3. Network Clustering Analysis
Community Composition Analysis
Here’s an overview of the composition and centrality metrics for the identified communities:
Community Composition
Community | Citizens | Guests | Total Nodes | Citizens (%) | Guests (%) |
---|---|---|---|---|---|
0 | 15 | 192 | 207 | 7.25% | 92.75% |
1 | 29 | 138 | 167 | 17.37% | 82.63% |
2 | 30 | 93 | 123 | 24.39% | 75.61% |
3 | 0 | 3 | 3 | 0.00% | 100.00% |
- Community 0: Predominantly Guest nodes (92.75%), with a small proportion of Citizens.
- Community 1: A larger share of Citizens (17.37%), though still Guest-dominated.
- Community 2: The most Citizen-inclusive community (24.39%).
- Community 3: Consists entirely of Guests, forming an isolated or highly specialized cluster.
Centrality Metrics
Community | Most Central Node | Max Degree Centrality |
---|---|---|
0 | jessepollak | 0.383 |
1 | phil | 0.297 |
2 | cameron | 0.255 |
3 | gyges- | 0.036 |
- Community 0 (jessepollak): The most central node with the highest degree centrality across all communities, likely serving as a hub for Guest interactions.
- Community 1 (phil): A central figure connecting nodes in this mixed community.
- Community 2 (cameron): A key influencer in the most Citizen-inclusive cluster.
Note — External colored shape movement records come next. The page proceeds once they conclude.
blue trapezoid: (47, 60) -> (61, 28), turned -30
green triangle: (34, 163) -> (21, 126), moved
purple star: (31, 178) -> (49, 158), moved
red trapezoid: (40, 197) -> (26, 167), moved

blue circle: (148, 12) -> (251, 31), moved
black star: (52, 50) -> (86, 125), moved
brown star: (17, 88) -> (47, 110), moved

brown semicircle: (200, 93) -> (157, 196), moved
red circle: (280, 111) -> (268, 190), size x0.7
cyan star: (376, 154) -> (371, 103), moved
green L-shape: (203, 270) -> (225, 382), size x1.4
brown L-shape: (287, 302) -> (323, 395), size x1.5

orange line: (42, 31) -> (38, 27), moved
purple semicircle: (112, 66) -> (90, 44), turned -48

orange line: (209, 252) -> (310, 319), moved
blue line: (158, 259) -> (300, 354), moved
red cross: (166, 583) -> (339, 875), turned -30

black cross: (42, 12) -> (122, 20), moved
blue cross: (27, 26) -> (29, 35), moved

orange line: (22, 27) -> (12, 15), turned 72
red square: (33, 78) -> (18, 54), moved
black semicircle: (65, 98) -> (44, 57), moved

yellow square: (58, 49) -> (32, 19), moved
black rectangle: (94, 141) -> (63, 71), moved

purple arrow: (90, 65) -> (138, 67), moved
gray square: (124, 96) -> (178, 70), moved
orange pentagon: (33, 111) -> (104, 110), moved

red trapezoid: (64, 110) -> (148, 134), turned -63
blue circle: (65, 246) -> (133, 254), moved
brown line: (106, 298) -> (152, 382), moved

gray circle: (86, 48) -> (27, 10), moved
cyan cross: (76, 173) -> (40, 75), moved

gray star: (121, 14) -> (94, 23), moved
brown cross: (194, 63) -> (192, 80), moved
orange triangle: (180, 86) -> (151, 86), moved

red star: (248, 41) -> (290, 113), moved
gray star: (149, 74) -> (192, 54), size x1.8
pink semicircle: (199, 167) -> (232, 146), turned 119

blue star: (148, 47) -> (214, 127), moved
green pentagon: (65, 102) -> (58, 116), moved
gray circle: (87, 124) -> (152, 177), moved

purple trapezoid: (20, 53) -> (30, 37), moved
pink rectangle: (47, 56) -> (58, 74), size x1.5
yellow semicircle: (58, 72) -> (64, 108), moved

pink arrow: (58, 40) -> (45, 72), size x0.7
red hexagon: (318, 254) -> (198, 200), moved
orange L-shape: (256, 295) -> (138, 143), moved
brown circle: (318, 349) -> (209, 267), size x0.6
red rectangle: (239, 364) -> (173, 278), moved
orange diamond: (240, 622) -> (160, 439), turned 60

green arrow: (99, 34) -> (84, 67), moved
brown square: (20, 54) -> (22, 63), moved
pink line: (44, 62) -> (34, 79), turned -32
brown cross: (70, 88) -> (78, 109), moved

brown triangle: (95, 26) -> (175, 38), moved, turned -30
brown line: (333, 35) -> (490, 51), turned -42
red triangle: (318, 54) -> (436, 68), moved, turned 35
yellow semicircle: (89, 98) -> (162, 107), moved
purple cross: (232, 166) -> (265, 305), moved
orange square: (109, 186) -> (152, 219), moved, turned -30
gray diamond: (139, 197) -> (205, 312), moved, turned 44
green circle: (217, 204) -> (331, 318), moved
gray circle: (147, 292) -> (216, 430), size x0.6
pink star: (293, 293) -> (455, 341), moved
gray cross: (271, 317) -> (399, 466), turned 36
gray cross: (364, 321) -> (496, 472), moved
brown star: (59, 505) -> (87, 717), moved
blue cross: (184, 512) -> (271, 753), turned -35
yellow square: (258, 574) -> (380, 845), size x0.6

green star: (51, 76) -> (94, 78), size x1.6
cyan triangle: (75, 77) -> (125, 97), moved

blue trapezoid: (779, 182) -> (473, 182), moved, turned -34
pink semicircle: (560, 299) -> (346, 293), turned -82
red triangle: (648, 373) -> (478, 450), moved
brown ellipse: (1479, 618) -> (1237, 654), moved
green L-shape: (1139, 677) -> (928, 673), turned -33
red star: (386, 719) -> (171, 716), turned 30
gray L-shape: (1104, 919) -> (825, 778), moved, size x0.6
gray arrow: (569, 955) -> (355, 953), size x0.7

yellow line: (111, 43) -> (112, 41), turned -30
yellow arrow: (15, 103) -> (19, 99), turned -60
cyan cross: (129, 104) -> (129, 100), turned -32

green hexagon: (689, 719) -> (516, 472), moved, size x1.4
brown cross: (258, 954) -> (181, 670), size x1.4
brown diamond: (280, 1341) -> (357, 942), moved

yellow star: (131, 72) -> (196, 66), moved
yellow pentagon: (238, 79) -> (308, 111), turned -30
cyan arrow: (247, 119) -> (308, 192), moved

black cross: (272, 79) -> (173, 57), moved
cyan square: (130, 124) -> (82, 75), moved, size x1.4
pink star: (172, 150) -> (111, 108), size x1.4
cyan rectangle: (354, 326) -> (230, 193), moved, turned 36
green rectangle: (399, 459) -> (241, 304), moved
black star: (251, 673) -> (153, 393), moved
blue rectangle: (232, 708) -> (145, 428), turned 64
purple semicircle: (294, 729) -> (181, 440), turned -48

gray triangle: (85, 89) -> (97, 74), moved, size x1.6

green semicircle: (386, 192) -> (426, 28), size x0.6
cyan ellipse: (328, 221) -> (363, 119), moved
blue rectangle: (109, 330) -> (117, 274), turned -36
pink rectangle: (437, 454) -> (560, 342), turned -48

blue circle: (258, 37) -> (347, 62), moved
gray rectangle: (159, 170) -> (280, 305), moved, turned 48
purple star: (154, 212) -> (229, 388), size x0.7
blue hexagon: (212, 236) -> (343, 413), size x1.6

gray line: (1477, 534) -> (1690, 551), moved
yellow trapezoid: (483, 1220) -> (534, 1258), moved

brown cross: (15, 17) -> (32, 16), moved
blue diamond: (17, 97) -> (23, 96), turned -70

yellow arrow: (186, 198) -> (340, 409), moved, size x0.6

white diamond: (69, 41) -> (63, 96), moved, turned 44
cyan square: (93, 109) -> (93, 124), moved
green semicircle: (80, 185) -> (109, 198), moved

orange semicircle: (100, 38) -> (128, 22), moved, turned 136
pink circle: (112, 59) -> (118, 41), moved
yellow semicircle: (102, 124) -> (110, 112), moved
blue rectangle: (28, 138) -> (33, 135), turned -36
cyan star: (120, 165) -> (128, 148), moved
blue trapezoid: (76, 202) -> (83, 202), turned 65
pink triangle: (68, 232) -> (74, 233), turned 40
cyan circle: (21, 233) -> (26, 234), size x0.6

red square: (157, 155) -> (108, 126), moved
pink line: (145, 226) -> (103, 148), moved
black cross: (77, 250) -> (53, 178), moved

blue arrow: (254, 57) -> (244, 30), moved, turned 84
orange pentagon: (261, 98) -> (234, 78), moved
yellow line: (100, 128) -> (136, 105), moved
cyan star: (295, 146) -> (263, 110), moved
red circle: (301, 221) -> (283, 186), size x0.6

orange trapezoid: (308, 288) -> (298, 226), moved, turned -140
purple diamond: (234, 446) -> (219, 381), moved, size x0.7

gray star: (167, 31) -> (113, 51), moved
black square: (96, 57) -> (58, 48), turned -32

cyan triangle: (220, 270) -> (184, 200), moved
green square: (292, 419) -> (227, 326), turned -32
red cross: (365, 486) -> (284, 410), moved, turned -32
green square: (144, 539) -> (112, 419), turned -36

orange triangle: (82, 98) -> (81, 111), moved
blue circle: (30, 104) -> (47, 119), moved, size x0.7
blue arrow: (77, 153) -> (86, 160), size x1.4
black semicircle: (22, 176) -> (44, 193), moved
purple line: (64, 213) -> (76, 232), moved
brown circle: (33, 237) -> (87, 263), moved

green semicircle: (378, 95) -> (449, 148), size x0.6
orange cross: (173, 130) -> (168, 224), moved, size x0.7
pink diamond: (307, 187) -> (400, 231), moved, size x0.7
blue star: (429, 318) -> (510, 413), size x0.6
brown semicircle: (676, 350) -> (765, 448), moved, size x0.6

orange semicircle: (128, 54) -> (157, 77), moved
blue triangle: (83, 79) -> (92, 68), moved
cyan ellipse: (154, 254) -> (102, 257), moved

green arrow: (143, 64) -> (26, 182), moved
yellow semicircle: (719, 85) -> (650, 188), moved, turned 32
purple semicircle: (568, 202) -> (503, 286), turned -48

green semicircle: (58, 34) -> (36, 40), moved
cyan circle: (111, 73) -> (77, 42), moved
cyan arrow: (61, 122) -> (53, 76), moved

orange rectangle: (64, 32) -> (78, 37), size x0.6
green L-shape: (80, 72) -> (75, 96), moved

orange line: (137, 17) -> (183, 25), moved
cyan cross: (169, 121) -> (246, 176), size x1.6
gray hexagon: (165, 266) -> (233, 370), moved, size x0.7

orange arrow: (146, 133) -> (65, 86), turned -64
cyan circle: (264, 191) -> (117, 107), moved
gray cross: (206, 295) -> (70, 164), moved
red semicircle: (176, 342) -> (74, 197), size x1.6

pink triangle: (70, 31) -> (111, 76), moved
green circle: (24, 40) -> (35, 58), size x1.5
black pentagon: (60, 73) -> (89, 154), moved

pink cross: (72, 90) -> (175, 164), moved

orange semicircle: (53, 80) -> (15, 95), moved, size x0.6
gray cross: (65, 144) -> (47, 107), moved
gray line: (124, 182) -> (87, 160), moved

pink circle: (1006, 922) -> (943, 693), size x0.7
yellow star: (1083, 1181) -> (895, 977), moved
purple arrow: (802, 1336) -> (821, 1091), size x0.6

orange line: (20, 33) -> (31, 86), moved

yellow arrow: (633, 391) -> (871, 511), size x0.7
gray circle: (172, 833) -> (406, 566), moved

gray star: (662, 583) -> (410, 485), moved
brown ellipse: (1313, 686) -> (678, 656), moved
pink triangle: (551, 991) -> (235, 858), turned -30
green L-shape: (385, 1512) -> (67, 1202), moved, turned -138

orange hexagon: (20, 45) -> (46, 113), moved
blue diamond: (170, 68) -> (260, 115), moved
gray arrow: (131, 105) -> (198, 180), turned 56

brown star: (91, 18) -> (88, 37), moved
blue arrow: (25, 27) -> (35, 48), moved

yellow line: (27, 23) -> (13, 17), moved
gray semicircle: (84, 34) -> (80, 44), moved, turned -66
- Community 3 (gyges-): A minor, isolated cluster with limited connections.
Insights
- Citizen Representation:
- Citizens are more concentrated in Community 2 but are generally a minority across all communities.
- Guests dominate most clusters, particularly Community 0 and Community 3.
- Key Influencers:
- Influential nodes act as hubs and bridges within their respective communities.
- Isolated Community:
- Community 3 is entirely Guest-driven, suggesting a specialized or less integrated group.